The concept of guards, forwards, and centers in the game of basketball are as old as the game itself. Somewhere around the 1980s, as the game evolved with the three point shot, we started to distinguish point guards from shooting guards and small forwards from power forwards. Even to this day we try to capture a player’s role and responsibilities with modern labels such as “combo guard” and “rim runner”. While I think we have come a long way in understanding the game and its positions, I have always wondered if we can leverage the new data at our fingertips to come up with an even better way. Through this curiosity my player archetypes were born.

## The Mission and Data

Using play type data from NBA.com I set out to find common themes in how players were used on the offensive side of the ball. Using these similarities I would group players based on how they were used within their offense. I knew that I would need to embark on a data science journey to make this happen but first I needed some data. Fortunately NBA.com has play type data going back to the 2015–2016 season for all qualified players. Below is a list of the play types available as well as the top players in Pick & Roll Ball Handling possessions per game for 2018. Data will be available at www.playingnumbers.com/data later this year.

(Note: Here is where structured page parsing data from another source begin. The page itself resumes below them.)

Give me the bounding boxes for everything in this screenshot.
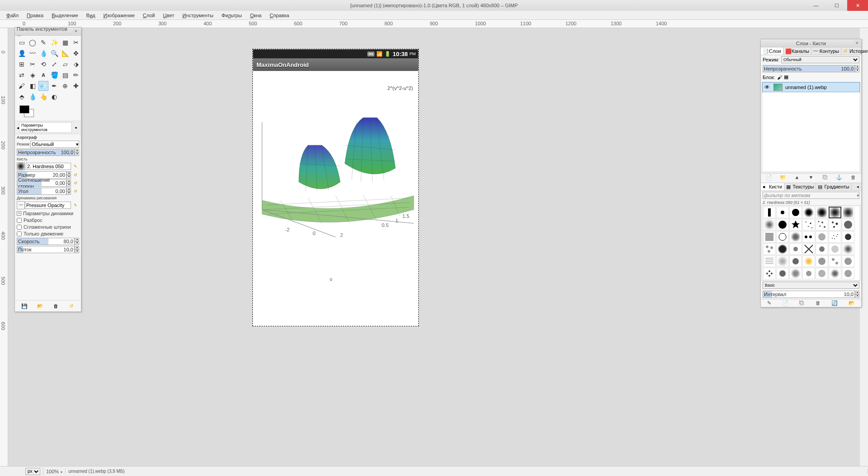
tool-options-tab[interactable]: Параметры инструментов (19, 122, 72, 133)
maximize-button[interactable]: ☐ (826, 0, 847, 11)
brush-thumb[interactable] (829, 219, 841, 231)
restore-preset-icon[interactable]: 📂 (37, 302, 44, 310)
mode-select[interactable]: Обычный▾ (30, 141, 79, 148)
brush-thumb[interactable] (789, 255, 802, 267)
brush-thumb[interactable] (802, 268, 815, 279)
brush-name-select[interactable]: 2. Hardness 050 (26, 163, 71, 170)
minimize-button[interactable]: — (806, 0, 826, 11)
dodge-burn-tool[interactable]: ◐ (49, 92, 59, 102)
dock-close-icon[interactable]: × (854, 40, 860, 47)
dynamics-icon[interactable]: 〰 (17, 201, 25, 209)
brush-thumb[interactable] (802, 231, 815, 243)
unit-select[interactable]: px (25, 468, 40, 475)
eraser-tool[interactable]: ◧ (28, 81, 38, 91)
pencil-tool[interactable]: ✏ (71, 70, 81, 80)
aspect-slider[interactable]: Соотношение сторон0,00 (17, 179, 66, 187)
brush-thumb[interactable] (802, 207, 815, 218)
scissors-tool[interactable]: ✂ (71, 38, 81, 47)
paintbrush-tool[interactable]: 🖌 (17, 81, 27, 91)
new-layer-icon[interactable]: 📄 (765, 174, 773, 182)
brush-thumb[interactable] (816, 207, 828, 218)
brush-thumb[interactable] (776, 255, 789, 267)
brush-thumb[interactable] (776, 207, 789, 218)
aspect-reset-icon[interactable]: ↺ (72, 179, 79, 187)
cage-tool[interactable]: ◈ (28, 70, 38, 80)
brush-thumb[interactable] (776, 243, 789, 255)
rate-slider[interactable]: Скорость80,0 (17, 238, 75, 245)
free-select-tool[interactable]: ✎ (38, 38, 48, 47)
menu-tools[interactable]: Инструменты (179, 12, 217, 19)
menu-help[interactable]: Справка (266, 12, 293, 19)
brush-thumb[interactable] (776, 219, 789, 231)
brush-thumb[interactable] (763, 207, 776, 218)
smooth-checkbox[interactable] (17, 225, 22, 230)
scale-tool[interactable]: ⤢ (49, 59, 59, 69)
brush-thumb[interactable] (829, 268, 841, 279)
zoom-tool[interactable]: 🔍 (49, 48, 59, 58)
perspective-tool[interactable]: ⬗ (71, 59, 81, 69)
brush-thumb[interactable] (763, 219, 776, 231)
toolbox-close-icon[interactable]: × (73, 28, 79, 35)
angle-slider[interactable]: Угол0,00 (17, 188, 66, 195)
brush-thumb[interactable] (763, 255, 776, 267)
save-preset-icon[interactable]: 💾 (21, 302, 28, 310)
brush-thumb[interactable] (763, 268, 776, 279)
brush-thumb[interactable] (829, 231, 841, 243)
angle-reset-icon[interactable]: ↺ (72, 188, 79, 195)
brush-thumb[interactable] (842, 268, 854, 279)
fuzzy-select-tool[interactable]: ✨ (49, 38, 59, 47)
color-select-tool[interactable]: ▦ (60, 38, 70, 47)
brush-thumb[interactable] (789, 219, 802, 231)
flow-spinner[interactable]: ▴▾ (75, 246, 79, 253)
layer-item[interactable]: 👁 unnamed (1).webp (762, 82, 860, 92)
dynamics-select[interactable]: Pressure Opacity (25, 202, 71, 209)
layer-opacity-spinner[interactable]: ▴▾ (855, 65, 859, 72)
crop-tool[interactable]: ✂ (28, 59, 38, 69)
brush-preset-select[interactable]: Basic (763, 282, 859, 289)
menu-select[interactable]: Выделение (48, 12, 81, 19)
menu-windows[interactable]: Окна (247, 12, 266, 19)
tab-patterns[interactable]: ▦Текстуры (784, 183, 816, 190)
close-button[interactable]: ✕ (847, 0, 868, 11)
foreground-select-tool[interactable]: 👤 (17, 48, 27, 58)
scatter-checkbox[interactable] (17, 218, 22, 223)
size-reset-icon[interactable]: ↺ (72, 171, 79, 179)
brush-thumb[interactable] (829, 255, 841, 267)
ellipse-select-tool[interactable]: ◯ (28, 38, 38, 47)
text-tool[interactable]: A (38, 70, 48, 80)
open-brush-folder-icon[interactable]: 📂 (849, 300, 855, 306)
dock-title[interactable]: Слои - Кисти × (761, 39, 861, 47)
color-picker-tool[interactable]: 💧 (38, 48, 48, 58)
new-group-icon[interactable]: 📁 (779, 174, 787, 182)
tab-paths[interactable]: 〰Контуры (811, 47, 841, 55)
brush-thumb[interactable] (789, 207, 802, 218)
layer-name[interactable]: unnamed (1).webp (785, 85, 827, 90)
new-brush-icon[interactable]: 📄 (782, 300, 788, 306)
menu-filters[interactable]: Фильтры (218, 12, 246, 19)
menu-view[interactable]: Вид (83, 12, 99, 19)
brush-thumb[interactable] (816, 219, 828, 231)
move-tool[interactable]: ✥ (71, 48, 81, 58)
brush-thumb[interactable] (816, 255, 828, 267)
menu-layer[interactable]: Слой (139, 12, 159, 19)
tab-channels[interactable]: 🟥Каналы (783, 47, 811, 55)
flow-slider[interactable]: Поток10,0 (17, 246, 75, 253)
motion-only-checkbox[interactable] (17, 231, 22, 236)
shear-tool[interactable]: ▱ (60, 59, 70, 69)
brush-filter-input[interactable]: фильтр по меткам▾ (763, 192, 859, 199)
brush-thumb[interactable] (829, 243, 841, 255)
edit-brush-icon[interactable]: ✎ (767, 300, 771, 306)
blend-tool[interactable]: ▤ (60, 70, 70, 80)
rect-select-tool[interactable]: ▭ (17, 38, 27, 47)
interval-slider[interactable]: Интервал10,0 (763, 291, 855, 298)
brush-thumb[interactable] (842, 219, 854, 231)
measure-tool[interactable]: 📐 (60, 48, 70, 58)
layer-up-icon[interactable]: ▲ (793, 174, 801, 182)
lock-alpha-icon[interactable]: ▦ (784, 74, 788, 80)
brushes-config-icon[interactable]: ◂ (854, 183, 861, 190)
duplicate-brush-icon[interactable]: ⿻ (799, 300, 804, 306)
layer-visibility-icon[interactable]: 👁 (764, 84, 771, 90)
brush-thumb[interactable] (763, 231, 776, 243)
foreground-color[interactable] (19, 105, 29, 113)
delete-preset-icon[interactable]: 🗑 (52, 302, 59, 310)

Once I had scraped, manually by hand into CSVs, all of the seasons available or each play type, excluding the current 2019 season, I loaded the data into Power BI which is my tool of choice when joining, cleaning, and visualizing data. While I had many elements to choose from I focused solely on the percentage of total possessions each player used on a given play type. This allowed me to group similar players regardless to total possessions used or efficiency. The end result, which I would use as an input for my model, looked like this:

## The Methodology and Model

When I first set out to complete this project I phoned a good friend Ken Jee for some advice. I explained to him what I was trying to do and he pointed me towards K Means Clustering. K Means is a type of unsupervised machine learning model that takes unlabeled data and groups (clusters) them together based on the features you provide. I will save the fancy data science explanations for the experts so here is a nice Medium article explaining this type of model in more detail if you are interested.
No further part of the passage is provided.